Published in final edited form as: Nat Cell Biol. 2020 Aug 24;22(9):1130–1142. doi: 10.1038/s41556-020-0560-6

Fig. 4. FBXL7 downregulation promotes expression of EMT markers and cell invasion in a c-SRC-dependent manner.

Fig. 4.

a, PNT1A cells were transfected with two different siRNAs to FBXL7 (individually) or a NT siRNA. At the indicated times after transfection, cells were subjected to immunoblotting. Three independent experiments were performed with similar results.

b, LAPC4 cells were transfected with an siRNA to FBXL7 (FBXL7si oligo #1) or a NT siRNA. At the indicated times after transfection, cells were subjected to immunoblotting (left panel) or plated in a 96-well plate, on a soft-agar layer, on a transwell in the presence of Collagen type I in the lower chamber as chemoattractant, or on Matrigel-coated transwells (top to bottom panels: cell proliferation, colony formation, migration, and invasion assay, respectively). A representative proliferation experiment performed in triplicate, out of two independent experiments, is shown. Colony formation assay: n = 3 independent experiments. After 6 h (migration) or 48 h (invasion), cells were fixed, stained, photographed, and counted in 10 different fields/well. A representative migration and invasion experiment out of two independent experiments/each is shown (n = 10). Mean ± s.d. is shown; P values are from unpaired, two-tailed t-test.

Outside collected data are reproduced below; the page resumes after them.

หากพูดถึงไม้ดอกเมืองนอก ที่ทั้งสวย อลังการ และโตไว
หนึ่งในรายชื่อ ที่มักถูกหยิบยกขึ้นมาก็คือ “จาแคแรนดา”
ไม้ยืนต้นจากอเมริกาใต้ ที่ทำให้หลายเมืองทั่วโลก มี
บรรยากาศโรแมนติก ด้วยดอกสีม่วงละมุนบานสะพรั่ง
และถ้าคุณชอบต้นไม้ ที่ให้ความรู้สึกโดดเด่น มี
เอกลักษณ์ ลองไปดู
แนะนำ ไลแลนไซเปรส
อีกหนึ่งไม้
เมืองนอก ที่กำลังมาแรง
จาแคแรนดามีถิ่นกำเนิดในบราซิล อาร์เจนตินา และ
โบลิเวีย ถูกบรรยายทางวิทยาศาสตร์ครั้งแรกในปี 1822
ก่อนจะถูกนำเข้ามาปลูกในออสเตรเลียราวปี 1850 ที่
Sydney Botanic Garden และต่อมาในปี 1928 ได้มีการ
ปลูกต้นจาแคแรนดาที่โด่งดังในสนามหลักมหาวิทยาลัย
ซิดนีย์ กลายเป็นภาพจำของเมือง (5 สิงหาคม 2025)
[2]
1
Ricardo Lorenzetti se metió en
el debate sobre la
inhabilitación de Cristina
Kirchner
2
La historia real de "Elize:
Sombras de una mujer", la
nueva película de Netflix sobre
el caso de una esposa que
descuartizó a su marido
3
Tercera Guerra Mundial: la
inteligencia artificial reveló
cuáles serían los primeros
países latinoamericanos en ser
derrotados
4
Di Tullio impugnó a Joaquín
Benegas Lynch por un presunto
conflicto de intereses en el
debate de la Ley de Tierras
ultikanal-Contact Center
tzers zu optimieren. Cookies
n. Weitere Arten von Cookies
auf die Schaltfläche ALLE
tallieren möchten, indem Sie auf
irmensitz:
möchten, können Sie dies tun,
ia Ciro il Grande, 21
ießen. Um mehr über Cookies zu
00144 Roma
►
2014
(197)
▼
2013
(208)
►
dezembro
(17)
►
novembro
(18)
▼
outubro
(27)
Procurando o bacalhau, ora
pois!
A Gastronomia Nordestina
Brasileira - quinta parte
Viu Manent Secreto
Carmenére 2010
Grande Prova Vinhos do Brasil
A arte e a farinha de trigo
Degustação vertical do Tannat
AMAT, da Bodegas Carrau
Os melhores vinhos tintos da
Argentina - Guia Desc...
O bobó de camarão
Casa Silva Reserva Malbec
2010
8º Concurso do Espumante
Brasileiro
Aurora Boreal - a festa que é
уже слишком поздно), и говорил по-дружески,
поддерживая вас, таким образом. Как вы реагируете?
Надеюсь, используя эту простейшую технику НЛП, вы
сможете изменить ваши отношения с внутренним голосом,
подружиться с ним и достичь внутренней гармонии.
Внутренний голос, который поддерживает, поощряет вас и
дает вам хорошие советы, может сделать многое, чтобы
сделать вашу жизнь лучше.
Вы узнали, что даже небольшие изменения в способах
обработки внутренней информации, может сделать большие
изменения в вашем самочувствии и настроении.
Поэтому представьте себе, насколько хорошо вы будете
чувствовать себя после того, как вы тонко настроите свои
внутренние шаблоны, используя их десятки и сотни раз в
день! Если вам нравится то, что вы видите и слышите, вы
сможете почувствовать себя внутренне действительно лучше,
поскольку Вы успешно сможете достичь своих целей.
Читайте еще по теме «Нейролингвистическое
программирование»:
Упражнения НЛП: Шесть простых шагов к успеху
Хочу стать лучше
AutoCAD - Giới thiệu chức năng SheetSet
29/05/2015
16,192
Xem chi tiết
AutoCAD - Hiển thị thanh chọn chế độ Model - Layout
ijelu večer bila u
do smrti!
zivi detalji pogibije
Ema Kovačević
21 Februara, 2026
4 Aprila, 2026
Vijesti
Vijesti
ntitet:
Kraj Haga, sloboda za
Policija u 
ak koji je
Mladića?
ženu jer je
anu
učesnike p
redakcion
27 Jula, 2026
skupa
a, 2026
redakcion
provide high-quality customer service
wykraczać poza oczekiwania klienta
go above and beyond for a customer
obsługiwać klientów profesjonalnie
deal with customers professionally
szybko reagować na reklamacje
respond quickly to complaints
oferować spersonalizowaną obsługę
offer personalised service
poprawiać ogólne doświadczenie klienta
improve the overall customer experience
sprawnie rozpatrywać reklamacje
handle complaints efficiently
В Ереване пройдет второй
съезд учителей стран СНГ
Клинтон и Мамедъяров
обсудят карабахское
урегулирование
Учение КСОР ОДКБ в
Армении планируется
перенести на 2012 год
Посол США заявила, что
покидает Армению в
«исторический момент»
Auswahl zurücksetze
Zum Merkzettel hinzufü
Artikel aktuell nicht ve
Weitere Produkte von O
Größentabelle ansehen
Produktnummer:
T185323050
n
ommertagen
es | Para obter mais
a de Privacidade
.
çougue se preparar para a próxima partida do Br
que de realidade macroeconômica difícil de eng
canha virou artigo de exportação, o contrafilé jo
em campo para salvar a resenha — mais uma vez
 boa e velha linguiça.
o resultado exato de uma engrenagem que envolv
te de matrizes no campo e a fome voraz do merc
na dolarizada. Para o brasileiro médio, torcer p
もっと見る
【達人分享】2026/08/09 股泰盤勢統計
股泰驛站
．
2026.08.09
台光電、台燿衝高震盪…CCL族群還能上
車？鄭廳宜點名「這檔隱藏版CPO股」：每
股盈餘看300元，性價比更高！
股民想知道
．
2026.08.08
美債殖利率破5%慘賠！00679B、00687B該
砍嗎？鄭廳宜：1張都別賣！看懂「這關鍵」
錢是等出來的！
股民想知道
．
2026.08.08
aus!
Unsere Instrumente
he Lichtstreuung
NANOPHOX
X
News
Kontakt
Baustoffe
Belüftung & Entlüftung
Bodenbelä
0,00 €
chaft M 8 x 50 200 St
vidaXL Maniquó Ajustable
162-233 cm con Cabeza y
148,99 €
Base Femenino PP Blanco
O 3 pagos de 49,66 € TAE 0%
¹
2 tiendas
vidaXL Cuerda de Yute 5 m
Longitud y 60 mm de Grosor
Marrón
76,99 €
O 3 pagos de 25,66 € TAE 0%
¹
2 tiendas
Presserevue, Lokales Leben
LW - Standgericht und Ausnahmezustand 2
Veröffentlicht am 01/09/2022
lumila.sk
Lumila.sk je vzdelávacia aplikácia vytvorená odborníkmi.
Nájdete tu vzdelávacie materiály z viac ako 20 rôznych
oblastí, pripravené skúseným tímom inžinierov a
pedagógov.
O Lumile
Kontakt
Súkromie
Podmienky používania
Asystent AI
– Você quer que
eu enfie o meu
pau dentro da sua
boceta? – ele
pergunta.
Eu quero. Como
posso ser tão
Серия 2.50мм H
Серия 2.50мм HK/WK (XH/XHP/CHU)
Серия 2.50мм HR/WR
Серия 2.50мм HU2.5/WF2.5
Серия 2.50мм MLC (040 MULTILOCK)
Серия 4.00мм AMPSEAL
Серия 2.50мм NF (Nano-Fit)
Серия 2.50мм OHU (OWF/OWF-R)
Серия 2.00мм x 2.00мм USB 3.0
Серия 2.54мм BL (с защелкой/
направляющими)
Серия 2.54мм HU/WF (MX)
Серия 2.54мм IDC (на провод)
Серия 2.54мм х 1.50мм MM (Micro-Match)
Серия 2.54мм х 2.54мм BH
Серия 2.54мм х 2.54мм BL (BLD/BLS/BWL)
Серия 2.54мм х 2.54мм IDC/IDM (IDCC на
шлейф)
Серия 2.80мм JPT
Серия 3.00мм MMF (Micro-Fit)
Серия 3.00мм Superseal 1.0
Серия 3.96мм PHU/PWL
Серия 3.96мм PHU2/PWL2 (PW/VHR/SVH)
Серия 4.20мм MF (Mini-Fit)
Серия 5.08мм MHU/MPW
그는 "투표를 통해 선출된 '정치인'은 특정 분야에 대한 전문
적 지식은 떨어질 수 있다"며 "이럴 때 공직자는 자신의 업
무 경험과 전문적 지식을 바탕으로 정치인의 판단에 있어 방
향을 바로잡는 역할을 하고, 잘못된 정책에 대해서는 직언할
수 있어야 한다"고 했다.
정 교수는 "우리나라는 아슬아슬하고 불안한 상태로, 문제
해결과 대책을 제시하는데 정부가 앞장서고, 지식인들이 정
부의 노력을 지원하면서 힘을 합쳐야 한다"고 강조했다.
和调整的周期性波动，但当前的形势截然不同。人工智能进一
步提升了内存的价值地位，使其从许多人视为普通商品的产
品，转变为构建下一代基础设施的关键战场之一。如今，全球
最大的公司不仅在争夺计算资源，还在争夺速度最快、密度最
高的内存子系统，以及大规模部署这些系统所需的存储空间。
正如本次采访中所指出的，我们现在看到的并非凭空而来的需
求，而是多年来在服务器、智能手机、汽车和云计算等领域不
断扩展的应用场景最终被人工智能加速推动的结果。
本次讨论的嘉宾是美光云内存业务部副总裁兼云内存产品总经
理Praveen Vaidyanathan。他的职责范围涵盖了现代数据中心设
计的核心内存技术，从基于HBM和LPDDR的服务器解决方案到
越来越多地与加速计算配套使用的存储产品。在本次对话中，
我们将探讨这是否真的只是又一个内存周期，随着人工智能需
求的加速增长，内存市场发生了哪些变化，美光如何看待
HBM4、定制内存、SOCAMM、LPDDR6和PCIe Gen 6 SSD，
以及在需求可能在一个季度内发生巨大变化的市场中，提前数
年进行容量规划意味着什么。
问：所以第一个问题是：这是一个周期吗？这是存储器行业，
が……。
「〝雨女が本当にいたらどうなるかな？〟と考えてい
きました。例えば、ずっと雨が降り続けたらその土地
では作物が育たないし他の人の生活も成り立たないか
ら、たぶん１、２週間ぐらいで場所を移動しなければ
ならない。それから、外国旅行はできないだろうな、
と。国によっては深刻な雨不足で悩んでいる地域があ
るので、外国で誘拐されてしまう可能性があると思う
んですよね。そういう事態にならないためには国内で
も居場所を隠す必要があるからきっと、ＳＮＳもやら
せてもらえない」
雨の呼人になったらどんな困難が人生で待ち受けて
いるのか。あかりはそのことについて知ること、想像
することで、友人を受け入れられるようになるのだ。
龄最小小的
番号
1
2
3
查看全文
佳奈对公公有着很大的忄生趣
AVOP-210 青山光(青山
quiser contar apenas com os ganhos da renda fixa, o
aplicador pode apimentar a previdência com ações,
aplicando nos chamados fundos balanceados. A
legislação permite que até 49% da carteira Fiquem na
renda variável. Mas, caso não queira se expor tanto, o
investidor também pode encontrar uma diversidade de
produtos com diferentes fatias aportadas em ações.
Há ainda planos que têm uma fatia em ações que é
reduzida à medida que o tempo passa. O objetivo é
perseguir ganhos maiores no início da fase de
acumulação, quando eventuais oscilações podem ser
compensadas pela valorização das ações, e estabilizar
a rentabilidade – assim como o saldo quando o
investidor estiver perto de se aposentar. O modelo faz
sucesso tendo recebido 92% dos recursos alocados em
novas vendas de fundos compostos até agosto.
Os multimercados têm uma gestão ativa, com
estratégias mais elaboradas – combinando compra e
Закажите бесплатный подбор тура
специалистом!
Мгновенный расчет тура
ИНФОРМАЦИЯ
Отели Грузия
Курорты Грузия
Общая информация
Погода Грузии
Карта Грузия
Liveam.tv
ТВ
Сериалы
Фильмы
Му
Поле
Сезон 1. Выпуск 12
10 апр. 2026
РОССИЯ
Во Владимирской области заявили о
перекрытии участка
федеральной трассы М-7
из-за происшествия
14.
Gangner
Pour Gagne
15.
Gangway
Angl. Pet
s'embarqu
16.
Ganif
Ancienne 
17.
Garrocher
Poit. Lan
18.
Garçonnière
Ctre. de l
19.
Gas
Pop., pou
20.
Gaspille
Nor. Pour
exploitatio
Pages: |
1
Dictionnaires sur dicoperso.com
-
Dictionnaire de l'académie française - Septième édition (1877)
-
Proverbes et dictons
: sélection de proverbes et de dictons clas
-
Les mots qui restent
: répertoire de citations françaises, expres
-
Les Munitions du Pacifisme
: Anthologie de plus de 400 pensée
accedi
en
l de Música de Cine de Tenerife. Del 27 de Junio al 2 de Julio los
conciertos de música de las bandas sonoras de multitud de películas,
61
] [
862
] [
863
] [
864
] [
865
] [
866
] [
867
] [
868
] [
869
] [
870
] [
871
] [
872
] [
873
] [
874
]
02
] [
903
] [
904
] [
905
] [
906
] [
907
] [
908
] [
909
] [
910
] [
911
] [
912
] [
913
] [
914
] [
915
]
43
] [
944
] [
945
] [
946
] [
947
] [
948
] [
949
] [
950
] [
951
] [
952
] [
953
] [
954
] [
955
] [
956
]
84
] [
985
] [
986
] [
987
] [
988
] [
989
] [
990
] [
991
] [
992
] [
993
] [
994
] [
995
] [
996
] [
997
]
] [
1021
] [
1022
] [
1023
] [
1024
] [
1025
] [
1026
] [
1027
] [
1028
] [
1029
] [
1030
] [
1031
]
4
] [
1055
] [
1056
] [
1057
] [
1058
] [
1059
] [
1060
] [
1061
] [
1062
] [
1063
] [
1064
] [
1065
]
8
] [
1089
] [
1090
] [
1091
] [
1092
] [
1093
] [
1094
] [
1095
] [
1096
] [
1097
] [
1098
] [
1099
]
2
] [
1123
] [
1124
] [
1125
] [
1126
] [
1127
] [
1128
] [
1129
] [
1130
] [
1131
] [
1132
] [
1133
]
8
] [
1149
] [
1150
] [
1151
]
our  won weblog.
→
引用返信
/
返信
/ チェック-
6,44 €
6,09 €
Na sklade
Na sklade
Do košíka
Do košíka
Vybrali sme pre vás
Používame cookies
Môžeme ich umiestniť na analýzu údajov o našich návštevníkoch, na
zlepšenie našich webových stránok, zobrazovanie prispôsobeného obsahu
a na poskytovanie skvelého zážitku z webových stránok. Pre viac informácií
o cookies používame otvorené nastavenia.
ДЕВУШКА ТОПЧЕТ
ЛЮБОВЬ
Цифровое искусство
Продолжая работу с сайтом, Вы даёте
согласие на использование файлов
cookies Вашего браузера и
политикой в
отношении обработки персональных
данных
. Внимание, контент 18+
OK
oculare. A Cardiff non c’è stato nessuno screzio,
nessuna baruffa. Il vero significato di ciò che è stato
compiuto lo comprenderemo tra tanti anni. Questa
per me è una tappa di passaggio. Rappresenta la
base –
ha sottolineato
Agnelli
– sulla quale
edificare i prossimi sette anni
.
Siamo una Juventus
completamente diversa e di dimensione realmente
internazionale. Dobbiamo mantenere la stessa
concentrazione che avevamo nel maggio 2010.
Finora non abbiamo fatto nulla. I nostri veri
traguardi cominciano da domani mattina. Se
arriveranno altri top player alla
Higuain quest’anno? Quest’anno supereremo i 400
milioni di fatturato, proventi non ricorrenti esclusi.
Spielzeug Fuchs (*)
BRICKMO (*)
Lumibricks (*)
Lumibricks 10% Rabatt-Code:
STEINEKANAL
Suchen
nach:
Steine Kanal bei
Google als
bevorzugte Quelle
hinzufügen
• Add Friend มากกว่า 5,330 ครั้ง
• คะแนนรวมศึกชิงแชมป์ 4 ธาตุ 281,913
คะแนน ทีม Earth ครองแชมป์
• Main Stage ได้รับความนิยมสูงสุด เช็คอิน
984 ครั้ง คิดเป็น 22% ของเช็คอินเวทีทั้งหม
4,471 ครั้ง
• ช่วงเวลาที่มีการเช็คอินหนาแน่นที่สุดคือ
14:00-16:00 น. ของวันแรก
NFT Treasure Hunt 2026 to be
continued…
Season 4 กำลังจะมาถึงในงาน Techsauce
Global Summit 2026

c, PC-3 cells were stably transduced with the indicated doxycycline-inducible shRNAs. Twenty-four hours after doxycycline induction, cells were subjected to immunoblotting (left panel) or re-plated on Matrigel-coated transwells (upper and middle right panels). After 48 h, cells that invaded through Matrigel were counted in 10 different fields/well. In the bottom, right panel, cells were assayed for anchorage-independent growth three weeks after being plated in soft agar (n = 3 independent experiments; mean ± s.d. is shown). A representative invasion experiment out of two independent experiments is shown. Scale bar: 40 μm. Mean ± s.d. is shown; n = 10; P values are from unpaired, two-tailed t-test.

d, PC-3 cells were transfected with FLAG-tagged FBXL7 or EV. Twenty-four hours after transfection, cells were subjected to immunoblotting (top panel; two representative experiments were performed with similar results) or re-plated on Matrigel-coated transwells (bottom panels). After 72 h, cells invaded through Matrigel and migrated on the bottom of the transwells were counted in 10 different fields/well. The graph shows quantification from a representative experiment out of two. Scale bar: 40 μm. Mean ± s.d. is shown; n = 10; P values are from unpaired, two-tailed t-test.